Unutmayalım, Türkiye’yi bitirecek ve hatta tarihten silecek olan şey hayâsızlıktır, edepsizliktir, iffetsizliktir.

Ahlaksızlığın, iffetsizliğin, hayâsızlığın bir çizgisi vardır, Türkiye toplum olarak varıp o çizgiye dayandığında tükenmiş, bitmiş olacaktır.

Hani devlet yetkililerinin dillerinden düşürmediği ve her zaman için endişesini taşıdığı bir bekâ meselesi var ya, yani yıkılıp gitme, yok olma endişesi, işte bu endişenin yanlış yerlere bağlandığını düşünüyoruz.

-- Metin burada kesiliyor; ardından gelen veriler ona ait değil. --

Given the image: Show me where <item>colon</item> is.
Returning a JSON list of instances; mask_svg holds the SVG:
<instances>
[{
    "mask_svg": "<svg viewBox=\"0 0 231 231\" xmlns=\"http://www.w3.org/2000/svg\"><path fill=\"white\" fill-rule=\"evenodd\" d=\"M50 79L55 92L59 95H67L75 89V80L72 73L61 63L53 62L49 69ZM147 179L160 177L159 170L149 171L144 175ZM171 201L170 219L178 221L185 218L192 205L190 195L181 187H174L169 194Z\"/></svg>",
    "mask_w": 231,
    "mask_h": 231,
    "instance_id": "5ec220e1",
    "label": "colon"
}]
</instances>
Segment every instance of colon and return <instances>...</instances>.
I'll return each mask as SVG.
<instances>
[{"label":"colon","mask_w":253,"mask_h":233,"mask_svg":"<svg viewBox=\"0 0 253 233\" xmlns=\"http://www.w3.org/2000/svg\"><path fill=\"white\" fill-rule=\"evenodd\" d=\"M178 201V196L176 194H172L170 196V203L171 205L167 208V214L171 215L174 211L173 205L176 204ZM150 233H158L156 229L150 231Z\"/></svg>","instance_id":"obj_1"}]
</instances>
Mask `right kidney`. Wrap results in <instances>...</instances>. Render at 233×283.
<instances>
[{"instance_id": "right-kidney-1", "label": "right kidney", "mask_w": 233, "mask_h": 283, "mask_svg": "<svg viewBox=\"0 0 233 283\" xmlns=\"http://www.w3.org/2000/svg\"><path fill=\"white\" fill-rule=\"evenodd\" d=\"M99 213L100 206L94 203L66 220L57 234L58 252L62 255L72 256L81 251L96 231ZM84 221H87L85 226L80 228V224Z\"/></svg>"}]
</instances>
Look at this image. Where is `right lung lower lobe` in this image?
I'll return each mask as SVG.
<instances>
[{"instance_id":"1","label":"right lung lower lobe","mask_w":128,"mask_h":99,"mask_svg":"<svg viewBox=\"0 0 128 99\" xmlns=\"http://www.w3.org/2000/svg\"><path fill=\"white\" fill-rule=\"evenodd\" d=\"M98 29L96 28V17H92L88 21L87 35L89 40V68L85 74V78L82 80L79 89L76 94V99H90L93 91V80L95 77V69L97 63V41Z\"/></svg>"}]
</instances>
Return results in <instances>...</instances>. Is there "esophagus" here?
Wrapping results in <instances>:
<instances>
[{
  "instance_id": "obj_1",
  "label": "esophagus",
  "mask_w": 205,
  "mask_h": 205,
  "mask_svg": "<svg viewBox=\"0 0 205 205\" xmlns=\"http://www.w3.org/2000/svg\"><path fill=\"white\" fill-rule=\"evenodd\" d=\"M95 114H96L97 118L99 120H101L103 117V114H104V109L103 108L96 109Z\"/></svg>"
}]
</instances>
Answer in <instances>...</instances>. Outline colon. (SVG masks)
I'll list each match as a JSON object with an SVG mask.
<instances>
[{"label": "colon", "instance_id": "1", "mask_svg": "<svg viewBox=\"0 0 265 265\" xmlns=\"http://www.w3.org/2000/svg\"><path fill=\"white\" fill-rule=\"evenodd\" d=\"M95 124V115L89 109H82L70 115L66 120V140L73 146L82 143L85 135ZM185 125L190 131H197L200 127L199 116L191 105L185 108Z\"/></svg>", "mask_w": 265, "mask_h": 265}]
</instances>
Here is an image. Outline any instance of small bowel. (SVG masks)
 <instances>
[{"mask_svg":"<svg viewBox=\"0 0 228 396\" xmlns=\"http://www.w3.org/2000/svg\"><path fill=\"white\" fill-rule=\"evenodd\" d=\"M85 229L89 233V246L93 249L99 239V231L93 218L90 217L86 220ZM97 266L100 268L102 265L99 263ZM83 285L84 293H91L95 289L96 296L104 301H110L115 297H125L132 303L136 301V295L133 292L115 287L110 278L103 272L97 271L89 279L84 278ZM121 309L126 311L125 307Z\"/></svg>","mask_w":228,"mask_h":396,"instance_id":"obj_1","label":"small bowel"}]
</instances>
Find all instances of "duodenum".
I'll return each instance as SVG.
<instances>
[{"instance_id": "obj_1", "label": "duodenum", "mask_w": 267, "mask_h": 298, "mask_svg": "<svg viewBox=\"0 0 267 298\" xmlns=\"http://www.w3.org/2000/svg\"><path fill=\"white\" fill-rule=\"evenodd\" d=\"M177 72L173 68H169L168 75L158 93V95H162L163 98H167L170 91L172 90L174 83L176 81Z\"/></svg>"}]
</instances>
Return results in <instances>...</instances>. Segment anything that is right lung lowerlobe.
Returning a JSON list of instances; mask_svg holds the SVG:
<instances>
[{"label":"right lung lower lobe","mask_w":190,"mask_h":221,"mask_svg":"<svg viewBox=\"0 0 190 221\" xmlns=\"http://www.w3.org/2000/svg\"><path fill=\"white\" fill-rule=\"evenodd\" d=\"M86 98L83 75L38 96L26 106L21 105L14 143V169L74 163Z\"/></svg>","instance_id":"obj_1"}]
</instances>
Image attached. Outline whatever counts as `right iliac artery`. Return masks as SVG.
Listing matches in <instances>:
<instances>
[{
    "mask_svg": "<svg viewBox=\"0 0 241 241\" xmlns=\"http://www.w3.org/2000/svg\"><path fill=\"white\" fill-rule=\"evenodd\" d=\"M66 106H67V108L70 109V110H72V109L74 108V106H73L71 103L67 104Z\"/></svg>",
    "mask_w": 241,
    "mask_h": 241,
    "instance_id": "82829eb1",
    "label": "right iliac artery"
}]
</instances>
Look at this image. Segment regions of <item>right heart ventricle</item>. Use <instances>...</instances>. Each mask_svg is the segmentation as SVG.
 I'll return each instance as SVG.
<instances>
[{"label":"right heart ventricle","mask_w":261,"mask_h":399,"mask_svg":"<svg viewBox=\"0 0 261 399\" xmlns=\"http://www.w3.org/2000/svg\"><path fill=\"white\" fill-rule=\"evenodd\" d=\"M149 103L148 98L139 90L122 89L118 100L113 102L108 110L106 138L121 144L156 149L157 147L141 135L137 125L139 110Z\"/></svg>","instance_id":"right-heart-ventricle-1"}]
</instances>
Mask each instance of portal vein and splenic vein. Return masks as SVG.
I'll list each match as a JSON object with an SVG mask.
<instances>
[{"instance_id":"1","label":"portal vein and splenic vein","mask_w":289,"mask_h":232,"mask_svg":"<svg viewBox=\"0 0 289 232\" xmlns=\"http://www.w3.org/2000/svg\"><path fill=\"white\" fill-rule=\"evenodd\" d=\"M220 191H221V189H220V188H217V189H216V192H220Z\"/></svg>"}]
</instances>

Söylediğimiz gibi ne bölünme, ne parçalanma ne de topraklarının bir kısmının işgale uğramasıyla Türkiye tamamen yok olup gitmez.

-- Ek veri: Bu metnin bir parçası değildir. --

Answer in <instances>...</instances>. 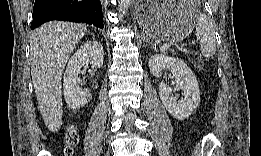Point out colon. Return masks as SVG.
<instances>
[{"label":"colon","mask_w":261,"mask_h":156,"mask_svg":"<svg viewBox=\"0 0 261 156\" xmlns=\"http://www.w3.org/2000/svg\"><path fill=\"white\" fill-rule=\"evenodd\" d=\"M77 141H78V134L76 131V127L74 125H70L65 137V142H66L65 154L67 155L72 154L73 147L76 145Z\"/></svg>","instance_id":"obj_1"}]
</instances>
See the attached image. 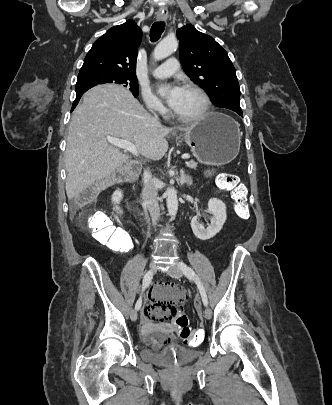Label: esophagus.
Masks as SVG:
<instances>
[{"label":"esophagus","instance_id":"1","mask_svg":"<svg viewBox=\"0 0 332 405\" xmlns=\"http://www.w3.org/2000/svg\"><path fill=\"white\" fill-rule=\"evenodd\" d=\"M168 17V11L167 10H159L157 12V19L158 20H165Z\"/></svg>","mask_w":332,"mask_h":405}]
</instances>
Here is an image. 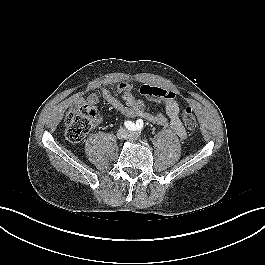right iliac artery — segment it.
<instances>
[{
    "label": "right iliac artery",
    "instance_id": "82829eb1",
    "mask_svg": "<svg viewBox=\"0 0 265 265\" xmlns=\"http://www.w3.org/2000/svg\"><path fill=\"white\" fill-rule=\"evenodd\" d=\"M124 125L129 130H136V125L132 121H125Z\"/></svg>",
    "mask_w": 265,
    "mask_h": 265
}]
</instances>
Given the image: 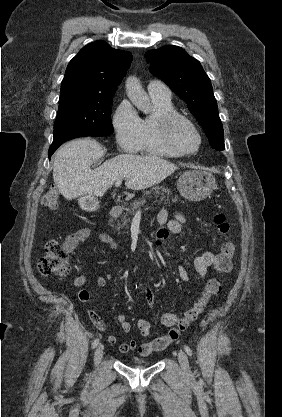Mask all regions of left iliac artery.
Listing matches in <instances>:
<instances>
[{"instance_id":"1","label":"left iliac artery","mask_w":282,"mask_h":417,"mask_svg":"<svg viewBox=\"0 0 282 417\" xmlns=\"http://www.w3.org/2000/svg\"><path fill=\"white\" fill-rule=\"evenodd\" d=\"M184 350L186 351V353H187L189 356H192V350H191V348H190L189 346L184 345Z\"/></svg>"}]
</instances>
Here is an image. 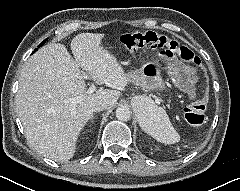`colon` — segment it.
Segmentation results:
<instances>
[{
	"instance_id": "obj_1",
	"label": "colon",
	"mask_w": 240,
	"mask_h": 191,
	"mask_svg": "<svg viewBox=\"0 0 240 191\" xmlns=\"http://www.w3.org/2000/svg\"><path fill=\"white\" fill-rule=\"evenodd\" d=\"M121 44L129 50H136L144 47L159 48L161 54L166 57H172L177 54L183 61L193 64L195 67L201 68V60L193 53L191 49L181 45L177 40L168 36L154 32H135L124 35ZM208 96L207 85L204 88L203 96L193 101L185 109V118L191 125L199 126L205 120L206 102Z\"/></svg>"
}]
</instances>
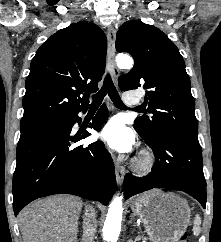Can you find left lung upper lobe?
Wrapping results in <instances>:
<instances>
[{
    "mask_svg": "<svg viewBox=\"0 0 221 242\" xmlns=\"http://www.w3.org/2000/svg\"><path fill=\"white\" fill-rule=\"evenodd\" d=\"M116 49L130 53L135 62L132 70L119 78L120 88L147 89L144 105L153 116L135 120L139 135L153 138L162 130L197 134L190 79L178 48L166 34L152 25L127 21L117 32Z\"/></svg>",
    "mask_w": 221,
    "mask_h": 242,
    "instance_id": "1",
    "label": "left lung upper lobe"
}]
</instances>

Elbette bu da kötü bir şeydir ama yokluk değildir.

Fakat kozmopolit bir Türkiye, iffetsiz ve hayâsız bir Türkiye, ar damarları çatlamış bir Türkiye, yüz kızarıklığını kaybetmiş bir Türkiye, nikâhsız bir Türkiye, ailesiz bir Türkiye, sarhoş bir Türkiye yok olmuş bir Türkiye’dir.

Tamam, söz konusu böyle bir Türkiye’nin insanları katliama uğramamış, yaşantılarını sürdürüyor olabilirler. Hatta bugünkünden daha müreffeh bir hayat yaşıyor olabilirler.

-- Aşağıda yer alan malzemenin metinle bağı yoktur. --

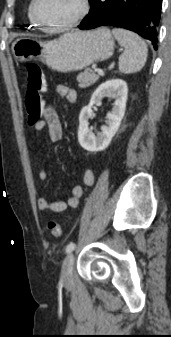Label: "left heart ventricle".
<instances>
[{
	"label": "left heart ventricle",
	"instance_id": "left-heart-ventricle-1",
	"mask_svg": "<svg viewBox=\"0 0 171 337\" xmlns=\"http://www.w3.org/2000/svg\"><path fill=\"white\" fill-rule=\"evenodd\" d=\"M38 14L47 24L55 26L73 19L80 11V0H39Z\"/></svg>",
	"mask_w": 171,
	"mask_h": 337
}]
</instances>
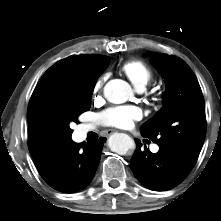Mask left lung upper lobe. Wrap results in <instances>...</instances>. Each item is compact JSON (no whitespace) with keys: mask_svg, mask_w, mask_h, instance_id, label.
<instances>
[{"mask_svg":"<svg viewBox=\"0 0 221 221\" xmlns=\"http://www.w3.org/2000/svg\"><path fill=\"white\" fill-rule=\"evenodd\" d=\"M166 82L163 107L141 126V134L195 165L206 134L205 102L191 68L166 54L152 57Z\"/></svg>","mask_w":221,"mask_h":221,"instance_id":"obj_1","label":"left lung upper lobe"}]
</instances>
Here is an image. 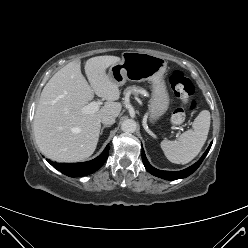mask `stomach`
I'll return each instance as SVG.
<instances>
[{"instance_id":"1","label":"stomach","mask_w":248,"mask_h":248,"mask_svg":"<svg viewBox=\"0 0 248 248\" xmlns=\"http://www.w3.org/2000/svg\"><path fill=\"white\" fill-rule=\"evenodd\" d=\"M166 61L156 55L144 52H124L121 61L111 65L109 76L114 83L122 86L126 81L151 84L152 94L149 104L151 122L157 121L168 110L169 94L164 81Z\"/></svg>"}]
</instances>
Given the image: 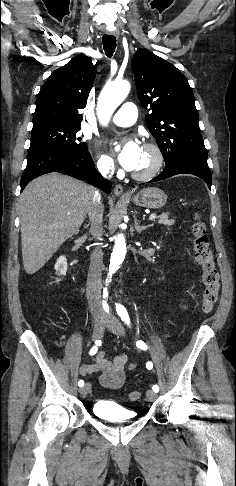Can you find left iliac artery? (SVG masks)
Here are the masks:
<instances>
[{
  "label": "left iliac artery",
  "instance_id": "left-iliac-artery-1",
  "mask_svg": "<svg viewBox=\"0 0 236 486\" xmlns=\"http://www.w3.org/2000/svg\"><path fill=\"white\" fill-rule=\"evenodd\" d=\"M116 310H117L118 315L122 319V321L125 324H127L128 326H130V318H129V315H128L126 308L121 304H116ZM136 345L143 350H147V345L143 341H137ZM146 367L149 370L152 369L153 368L152 362H147ZM152 389H153L154 392L159 391V387L157 385H154L152 387Z\"/></svg>",
  "mask_w": 236,
  "mask_h": 486
}]
</instances>
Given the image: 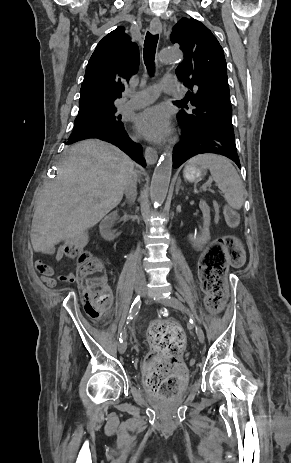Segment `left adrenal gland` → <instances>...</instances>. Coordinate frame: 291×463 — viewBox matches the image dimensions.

Fakat onlar artık bitmişlerdir, tükenmişler ve tarih sahnesinden çekilmişlerdir. Olsa olsa bir Moldova gibidir, bir Bulgaristan gibidirler, bir Macaristan gibidirler.

Çünkü İffetsizliğin anlamı, hayâsızlığın anlamı İslamsızlıktır. İslamsızlık ise koskoca bir hiçliktir.

Demek ki Türkiye için biricik beka meselesi iffetsizliktir, hayâsızlıktır, özellikle devlet bunu böyle bilmelidir.